» Task objective:
Your task is to copy every line of the entries that holds the word "history".

BEGIN Stored data

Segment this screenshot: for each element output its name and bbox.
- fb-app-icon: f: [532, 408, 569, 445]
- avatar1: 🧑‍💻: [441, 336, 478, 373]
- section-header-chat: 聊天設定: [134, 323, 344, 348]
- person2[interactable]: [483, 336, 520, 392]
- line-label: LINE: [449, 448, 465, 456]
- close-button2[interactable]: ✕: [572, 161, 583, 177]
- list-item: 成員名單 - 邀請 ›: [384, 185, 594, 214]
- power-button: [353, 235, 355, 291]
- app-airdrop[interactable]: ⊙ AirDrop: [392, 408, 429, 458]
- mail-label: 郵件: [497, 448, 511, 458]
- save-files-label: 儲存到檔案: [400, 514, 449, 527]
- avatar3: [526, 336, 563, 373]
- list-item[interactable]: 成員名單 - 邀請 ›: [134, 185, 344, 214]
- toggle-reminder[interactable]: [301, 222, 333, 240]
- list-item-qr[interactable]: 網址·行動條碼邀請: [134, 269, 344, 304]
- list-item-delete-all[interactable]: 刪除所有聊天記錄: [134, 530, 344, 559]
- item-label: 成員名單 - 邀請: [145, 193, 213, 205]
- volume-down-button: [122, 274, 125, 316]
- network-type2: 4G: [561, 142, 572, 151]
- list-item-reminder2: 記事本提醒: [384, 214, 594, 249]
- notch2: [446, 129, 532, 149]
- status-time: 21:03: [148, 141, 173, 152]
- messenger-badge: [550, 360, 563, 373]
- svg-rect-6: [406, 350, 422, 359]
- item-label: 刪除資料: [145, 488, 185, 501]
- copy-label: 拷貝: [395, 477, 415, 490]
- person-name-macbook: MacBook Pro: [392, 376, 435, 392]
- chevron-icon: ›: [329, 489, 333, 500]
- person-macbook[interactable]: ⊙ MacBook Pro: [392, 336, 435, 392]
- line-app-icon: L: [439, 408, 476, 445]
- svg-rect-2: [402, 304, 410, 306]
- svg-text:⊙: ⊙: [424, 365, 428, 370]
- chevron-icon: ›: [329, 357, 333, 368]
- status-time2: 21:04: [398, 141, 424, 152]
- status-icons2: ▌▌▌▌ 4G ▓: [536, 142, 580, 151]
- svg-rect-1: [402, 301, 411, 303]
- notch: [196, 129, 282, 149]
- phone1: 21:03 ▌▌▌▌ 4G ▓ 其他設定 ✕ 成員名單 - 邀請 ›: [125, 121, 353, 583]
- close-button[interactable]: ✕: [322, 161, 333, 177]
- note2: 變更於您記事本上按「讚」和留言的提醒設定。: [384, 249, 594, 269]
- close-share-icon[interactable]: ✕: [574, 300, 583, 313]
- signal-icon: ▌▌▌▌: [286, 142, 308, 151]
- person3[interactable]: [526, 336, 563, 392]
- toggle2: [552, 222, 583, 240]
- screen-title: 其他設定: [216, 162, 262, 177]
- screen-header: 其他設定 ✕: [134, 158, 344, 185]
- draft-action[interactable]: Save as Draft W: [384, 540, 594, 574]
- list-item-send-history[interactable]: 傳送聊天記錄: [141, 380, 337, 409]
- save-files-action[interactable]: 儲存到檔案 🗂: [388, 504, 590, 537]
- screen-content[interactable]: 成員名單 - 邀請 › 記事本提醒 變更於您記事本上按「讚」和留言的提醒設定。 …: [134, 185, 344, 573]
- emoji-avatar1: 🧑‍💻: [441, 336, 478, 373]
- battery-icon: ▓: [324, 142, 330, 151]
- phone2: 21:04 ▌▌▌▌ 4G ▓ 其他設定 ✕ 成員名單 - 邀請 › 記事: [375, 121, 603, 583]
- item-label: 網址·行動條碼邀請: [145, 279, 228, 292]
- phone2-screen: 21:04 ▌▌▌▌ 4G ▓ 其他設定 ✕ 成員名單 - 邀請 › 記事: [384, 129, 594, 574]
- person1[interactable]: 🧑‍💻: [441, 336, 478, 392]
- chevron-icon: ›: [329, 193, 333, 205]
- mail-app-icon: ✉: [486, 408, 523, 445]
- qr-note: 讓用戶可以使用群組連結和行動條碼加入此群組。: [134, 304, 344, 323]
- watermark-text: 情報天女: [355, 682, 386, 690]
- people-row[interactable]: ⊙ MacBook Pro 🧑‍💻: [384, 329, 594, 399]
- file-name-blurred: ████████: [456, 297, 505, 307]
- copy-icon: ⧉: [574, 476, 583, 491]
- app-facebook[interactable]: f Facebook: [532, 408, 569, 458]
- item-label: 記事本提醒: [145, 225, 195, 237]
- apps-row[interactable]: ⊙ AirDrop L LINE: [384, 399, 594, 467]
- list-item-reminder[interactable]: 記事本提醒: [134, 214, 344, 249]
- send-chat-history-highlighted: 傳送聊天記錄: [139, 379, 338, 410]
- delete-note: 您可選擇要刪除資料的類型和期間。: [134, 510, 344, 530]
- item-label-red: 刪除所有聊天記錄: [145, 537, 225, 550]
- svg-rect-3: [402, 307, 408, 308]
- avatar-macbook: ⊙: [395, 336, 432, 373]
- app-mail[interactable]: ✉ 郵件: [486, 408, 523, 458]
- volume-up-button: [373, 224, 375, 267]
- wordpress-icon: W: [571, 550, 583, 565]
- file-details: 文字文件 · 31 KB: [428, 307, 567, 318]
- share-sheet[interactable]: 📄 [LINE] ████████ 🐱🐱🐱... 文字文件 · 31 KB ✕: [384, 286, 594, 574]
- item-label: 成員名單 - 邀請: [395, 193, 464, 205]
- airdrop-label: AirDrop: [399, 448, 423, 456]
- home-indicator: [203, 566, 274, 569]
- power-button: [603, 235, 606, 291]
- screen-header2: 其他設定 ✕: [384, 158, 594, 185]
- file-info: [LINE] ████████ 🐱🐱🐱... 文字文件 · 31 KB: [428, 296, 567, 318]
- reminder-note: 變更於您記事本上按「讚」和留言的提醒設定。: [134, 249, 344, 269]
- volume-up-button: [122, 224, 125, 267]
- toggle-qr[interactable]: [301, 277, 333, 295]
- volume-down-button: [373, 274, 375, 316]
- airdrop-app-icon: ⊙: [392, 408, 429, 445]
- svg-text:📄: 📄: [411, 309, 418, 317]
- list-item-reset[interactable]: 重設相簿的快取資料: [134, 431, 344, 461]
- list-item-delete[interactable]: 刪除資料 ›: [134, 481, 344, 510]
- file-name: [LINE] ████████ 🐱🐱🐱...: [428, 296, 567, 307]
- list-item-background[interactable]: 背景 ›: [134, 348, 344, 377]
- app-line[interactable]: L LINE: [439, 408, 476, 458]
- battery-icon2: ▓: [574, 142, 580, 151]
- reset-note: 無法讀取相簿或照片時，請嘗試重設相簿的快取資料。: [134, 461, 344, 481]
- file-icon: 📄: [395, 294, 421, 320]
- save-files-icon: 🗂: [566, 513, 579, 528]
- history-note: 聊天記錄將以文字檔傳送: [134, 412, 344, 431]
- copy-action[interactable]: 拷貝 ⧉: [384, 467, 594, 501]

END Stored data

» Solved problem:
- list-item-send-history[interactable]: 傳送聊天記錄: [141, 380, 337, 409]
- send-chat-history-highlighted: 傳送聊天記錄: [139, 379, 338, 410]
- history-note: 聊天記錄將以文字檔傳送: [134, 412, 344, 431]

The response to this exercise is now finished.